* [ACTIVITY]
Every line from the one containing "EGA オメガ 腕時計 箱" to the end of the data below should be copied exactly, but pictures should not.

[Saved data entries]
* * * * * * *
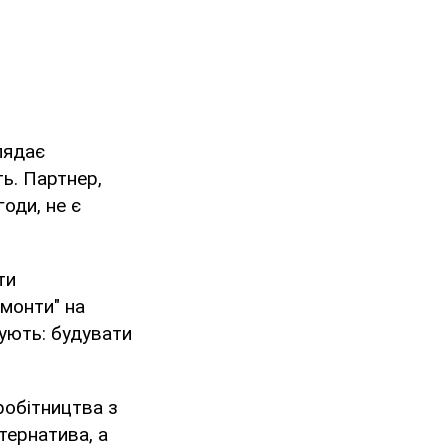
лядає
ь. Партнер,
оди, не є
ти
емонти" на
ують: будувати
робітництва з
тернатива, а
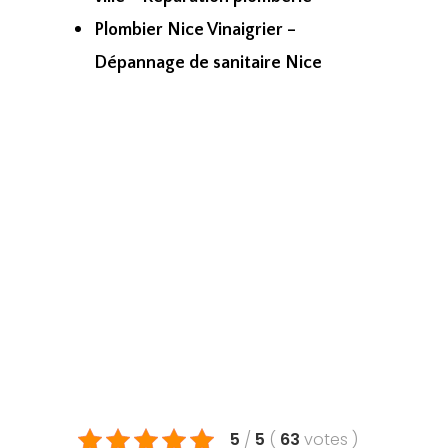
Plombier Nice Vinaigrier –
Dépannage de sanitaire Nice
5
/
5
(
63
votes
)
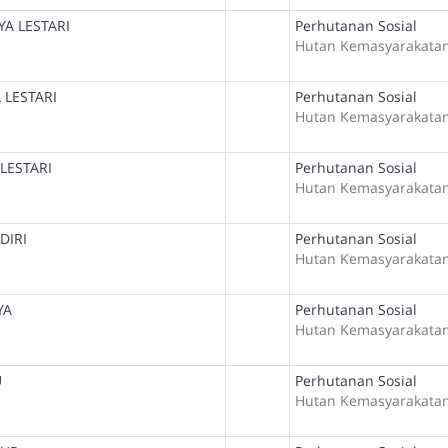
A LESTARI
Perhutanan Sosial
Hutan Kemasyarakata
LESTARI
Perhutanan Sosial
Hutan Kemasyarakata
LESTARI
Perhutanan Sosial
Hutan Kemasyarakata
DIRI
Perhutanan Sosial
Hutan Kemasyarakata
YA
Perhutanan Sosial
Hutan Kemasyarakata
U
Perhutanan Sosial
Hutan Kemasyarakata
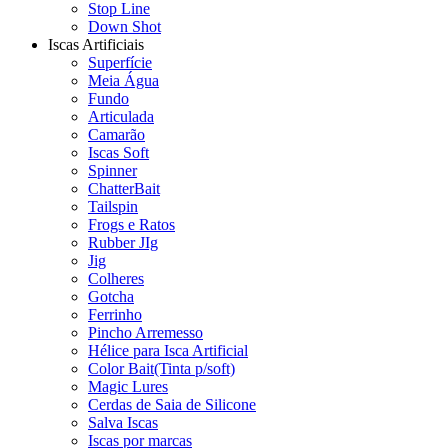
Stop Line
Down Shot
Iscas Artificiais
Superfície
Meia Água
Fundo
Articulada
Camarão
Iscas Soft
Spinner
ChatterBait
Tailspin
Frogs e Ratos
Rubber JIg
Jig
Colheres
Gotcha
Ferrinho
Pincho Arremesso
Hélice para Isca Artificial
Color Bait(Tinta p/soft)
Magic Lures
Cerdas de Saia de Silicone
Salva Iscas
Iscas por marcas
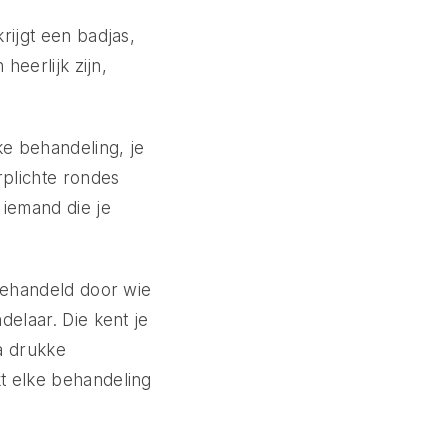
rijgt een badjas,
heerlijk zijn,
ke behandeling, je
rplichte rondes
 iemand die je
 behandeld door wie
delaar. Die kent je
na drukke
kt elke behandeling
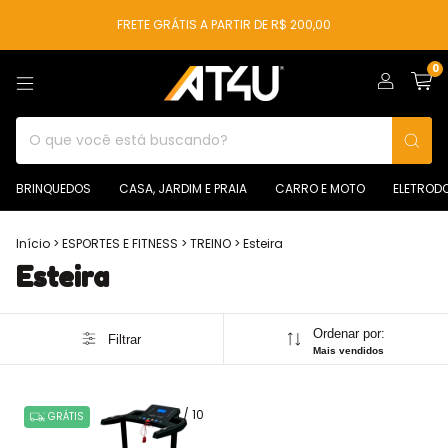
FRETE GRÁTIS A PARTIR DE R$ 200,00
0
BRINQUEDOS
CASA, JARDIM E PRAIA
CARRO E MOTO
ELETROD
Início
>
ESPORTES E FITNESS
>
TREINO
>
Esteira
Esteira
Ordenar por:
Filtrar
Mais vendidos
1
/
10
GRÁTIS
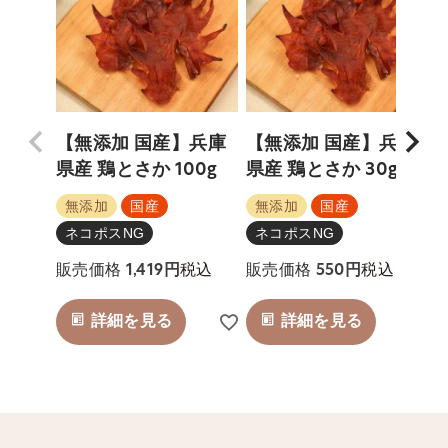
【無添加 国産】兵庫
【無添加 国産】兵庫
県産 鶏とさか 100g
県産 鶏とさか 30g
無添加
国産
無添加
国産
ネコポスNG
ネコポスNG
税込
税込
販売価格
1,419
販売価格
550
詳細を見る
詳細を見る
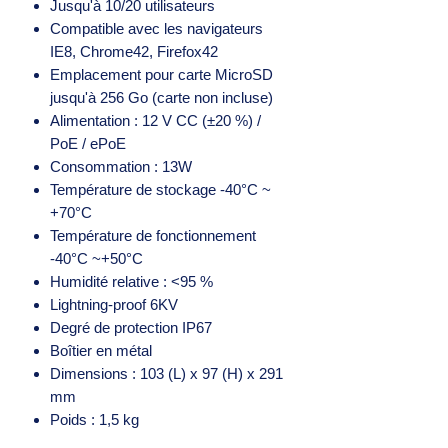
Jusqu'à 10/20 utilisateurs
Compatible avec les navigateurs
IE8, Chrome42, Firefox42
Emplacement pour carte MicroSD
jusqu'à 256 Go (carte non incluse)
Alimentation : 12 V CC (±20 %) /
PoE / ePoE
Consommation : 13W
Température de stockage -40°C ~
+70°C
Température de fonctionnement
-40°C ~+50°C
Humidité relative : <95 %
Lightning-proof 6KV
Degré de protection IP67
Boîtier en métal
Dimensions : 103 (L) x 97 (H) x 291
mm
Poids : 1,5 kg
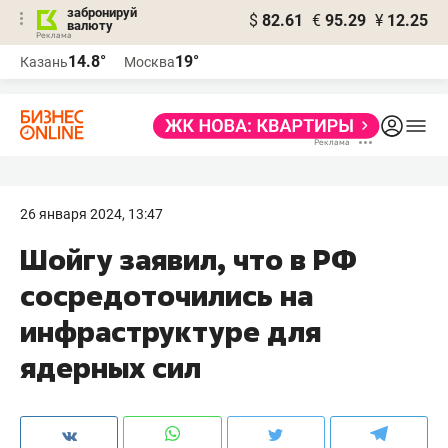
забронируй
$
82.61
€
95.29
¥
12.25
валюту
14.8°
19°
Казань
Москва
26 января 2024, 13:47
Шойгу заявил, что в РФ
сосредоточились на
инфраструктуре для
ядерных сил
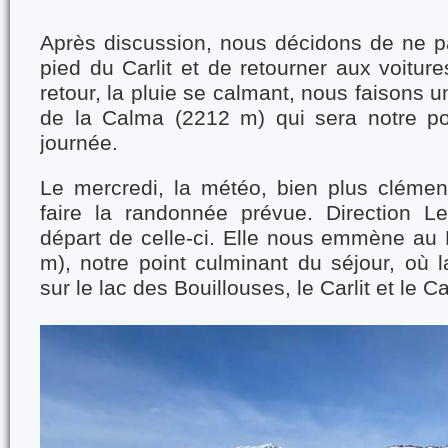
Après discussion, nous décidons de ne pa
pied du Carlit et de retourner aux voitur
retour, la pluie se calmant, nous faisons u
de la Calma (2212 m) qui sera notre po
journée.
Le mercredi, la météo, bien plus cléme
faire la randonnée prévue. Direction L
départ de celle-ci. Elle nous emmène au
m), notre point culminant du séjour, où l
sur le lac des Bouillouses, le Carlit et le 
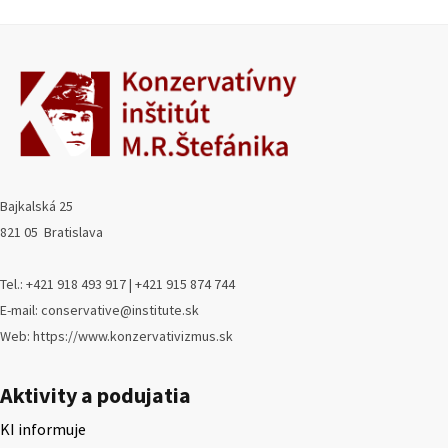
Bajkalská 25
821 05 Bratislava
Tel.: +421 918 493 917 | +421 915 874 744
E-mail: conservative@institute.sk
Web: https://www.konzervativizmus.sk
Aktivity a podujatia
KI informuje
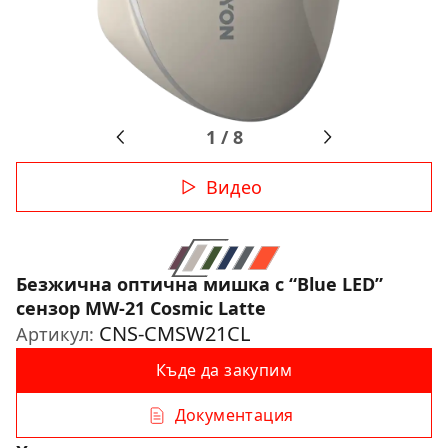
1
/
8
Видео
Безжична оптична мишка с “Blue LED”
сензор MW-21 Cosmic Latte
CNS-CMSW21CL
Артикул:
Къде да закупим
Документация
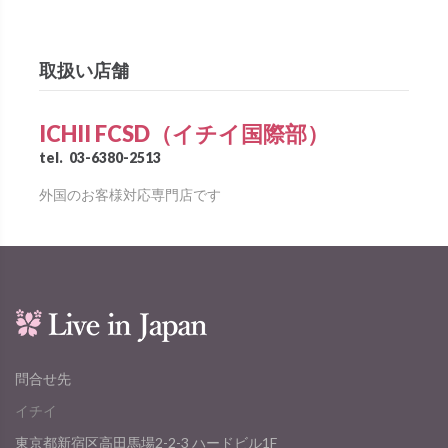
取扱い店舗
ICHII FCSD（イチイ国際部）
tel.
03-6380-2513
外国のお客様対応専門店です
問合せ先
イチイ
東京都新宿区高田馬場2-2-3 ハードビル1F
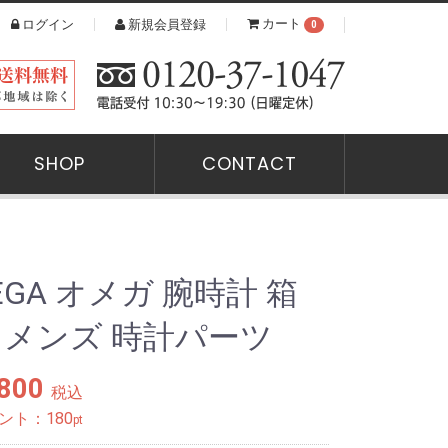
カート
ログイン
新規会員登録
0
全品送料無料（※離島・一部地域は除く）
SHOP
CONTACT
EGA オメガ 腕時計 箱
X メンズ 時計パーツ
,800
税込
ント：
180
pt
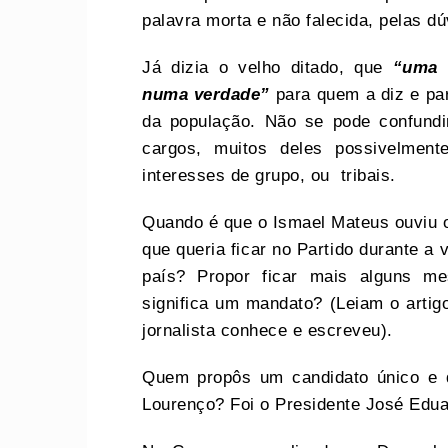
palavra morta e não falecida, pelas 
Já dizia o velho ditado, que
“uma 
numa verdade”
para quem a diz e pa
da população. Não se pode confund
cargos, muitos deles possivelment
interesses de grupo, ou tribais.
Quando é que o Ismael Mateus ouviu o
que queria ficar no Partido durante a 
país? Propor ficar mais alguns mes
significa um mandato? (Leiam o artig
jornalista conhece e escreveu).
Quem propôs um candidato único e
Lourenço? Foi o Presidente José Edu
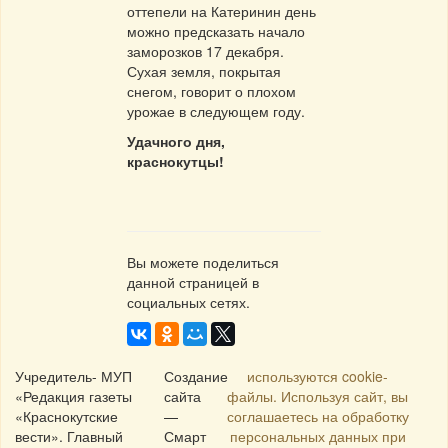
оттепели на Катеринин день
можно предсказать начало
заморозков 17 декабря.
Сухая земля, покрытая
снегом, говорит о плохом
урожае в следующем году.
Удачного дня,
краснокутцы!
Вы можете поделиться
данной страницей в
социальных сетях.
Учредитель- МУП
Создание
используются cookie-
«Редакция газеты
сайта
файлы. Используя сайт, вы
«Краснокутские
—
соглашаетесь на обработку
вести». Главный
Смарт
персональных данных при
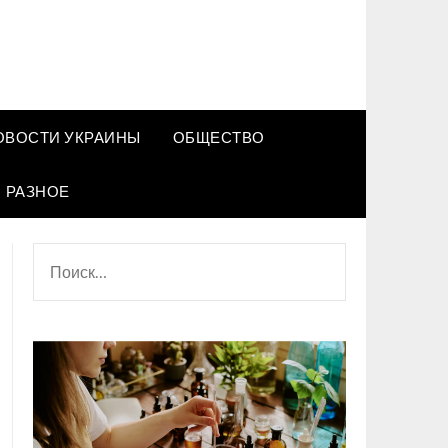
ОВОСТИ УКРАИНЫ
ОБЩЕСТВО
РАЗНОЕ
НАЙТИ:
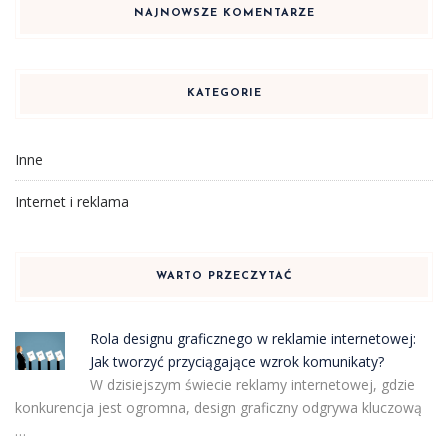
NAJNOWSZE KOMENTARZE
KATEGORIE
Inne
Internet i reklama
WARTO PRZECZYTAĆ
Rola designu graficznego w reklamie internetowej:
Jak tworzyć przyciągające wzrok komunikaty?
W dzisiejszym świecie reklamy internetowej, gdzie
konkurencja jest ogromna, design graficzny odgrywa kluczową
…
* * * * * * *
* [ANSWER TO THE EXERCISE]
EGA オメガ 腕時計 箱
X メンズ 時計パーツ
,800
税込
ント：
180
pt
palavra morta e não falecida, pelas 
Já dizia o velho ditado, que
“uma 
numa verdade”
para quem a diz e pa
da população. Não se pode confund
cargos, muitos deles possivelment
interesses de grupo, ou tribais.
Quando é que o Ismael Mateus ouviu o
que queria ficar no Partido durante a 
país? Propor ficar mais alguns mes
significa um mandato? (Leiam o artig
jornalista conhece e escreveu).
Quem propôs um candidato único e
Lourenço? Foi o Presidente José Edu
оттепели на Катеринин день
можно предсказать начало
заморозков 17 декабря.
Сухая земля, покрытая
снегом, говорит о плохом
урожае в следующем году.
Удачного дня,
краснокутцы!
Вы можете поделиться
данной страницей в
социальных сетях.
Учредитель- МУП
Создание
используются cookie-
«Редакция газеты
сайта
файлы. Используя сайт, вы
«Краснокутские
—
соглашаетесь на обработку
вести». Главный
Смарт
персональных данных при
ОВОСТИ УКРАИНЫ
ОБЩЕСТВО
РАЗНОЕ
НАЙТИ:
NAJNOWSZE KOMENTARZE
KATEGORIE
Inne
Internet i reklama
WARTO PRZECZYTAĆ
Rola designu graficznego w reklamie internetowej:
Jak tworzyć przyciągające wzrok komunikaty?
W dzisiejszym świecie reklamy internetowej, gdzie
konkurencja jest ogromna, design graficzny odgrywa kluczową
…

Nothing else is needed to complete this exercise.